§ Data section:
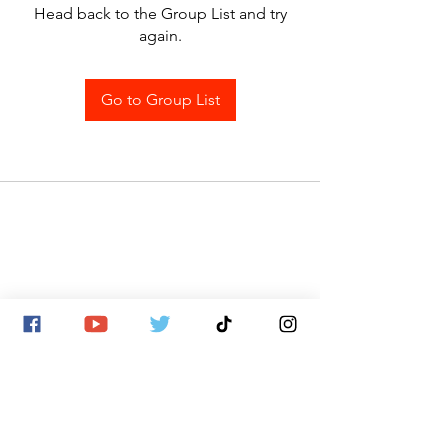
Head back to the Group List and try
again.
Go to Group List
SITE MAP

§ Task statement: Search the data above for the string "List" and report each line that holds it.

§ Answer to the problem:
Head back to the Group List and try
Go to Group List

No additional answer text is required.